KOMPAS.com - Pesepak bola Indonesia dipaksa memutar otak sejak kompetisi semua level dihentikan pada 2 Mei 2015. Mereka harus mencari cara bagaimana menafkahi diri dan keluarga karena klub pun enggan keluar dana.
Kebanyakan pesepak bola nasional merambah dunia wirausaha. Namun, ada pula yang mencoba peruntungan di layar kaca atau tergiur dengan penghasilan di Go-Jek.
Berikut ini adalah 5 usaha pemain sepak bola nasional saat kompetisi vakum:
Airlangga Sucipto
Airlangga Sucipto tak kehilangan penghasilan ketika sepak bola nasional mengalami vakum. Bersama Tony Sucipto, Airlangga merintis bisnis dengan mengawinkan bidang kuliner dan pariwisata. Namanya adalah Street Gourmet.
“Pengunjung tidak hanya mencicipi makanan. Mereka juga diajak keliling Kota Bandung,” kata mantan pemain Persib Bandung dan Semen Padang ini.
Pengunjung diajak berwisata kuliner dengan bus berkecepatan maksimal 30 kilometer per jam. Di dalam bus, pemandu wisata menceritakan bangunan di Bandung dan memutar video Bandung tempo dulu.
Hariono
Hariono memasarkan produk H24 melalui akun Instagram pribadinya dan menitipkannya di Viking Fans Shop. Pesepak bola berusia 30 tahun ini juga berencana melebarkan sayap ke tempat kelahirannya, Sidoarjo.
"Bertahap saja sambil mempelajari bisnis ini," tutur Hariono.
Oktovianus Maniani
Pemain asal Papua tersebut tak kesulitan memerankan tokoh dengan namanya sendiri karena sinetron tersebut masih berkaitan sepak bola. Lantaran keasyikan bermain sinetron, Okto dipecat oleh Pusamania Borneo FC.

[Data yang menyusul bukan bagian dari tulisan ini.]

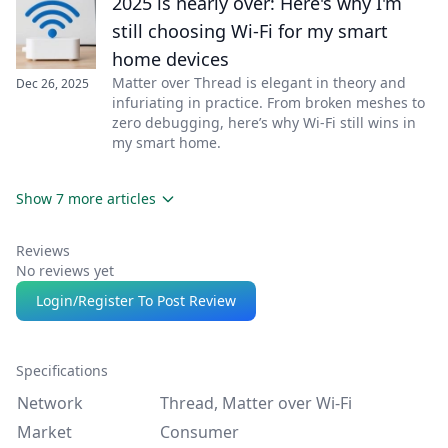
2025 is nearly over: Here's why I'm
still choosing Wi-Fi for my smart
home devices
Matter over Thread is elegant in theory and
Dec 26, 2025
infuriating in practice. From broken meshes to
zero debugging, here’s why Wi-Fi still wins in
my smart home.
Show 7 more articles
Reviews
No reviews yet
Login/Register To Post Review
Specifications
Network
Thread, Matter over Wi-Fi
Market
Consumer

Setelah tidak bermain sinetron lagi, Okto memilih trial di salah satu klub Malaysia Premier League, UiTM FC. Kurang lebih berlatih di sana selama 2 minggu, Okto memilih kembali ke Papua.
Anang Ma'ruf
Berpofesi sebagai atlet memang belum menjanjikan kesejahteraan. Itulah yang dirasakan mantan bintang Persebaya Surabaya, Anang Ma'ruf.
Selepas pensiun, Anang memilih menjadi pengendara ojek berbasis aplikasi. "Saya sudah bukan pemain bola lagi. Saya rakyat biasa, seperti Anda semua," kata Anang.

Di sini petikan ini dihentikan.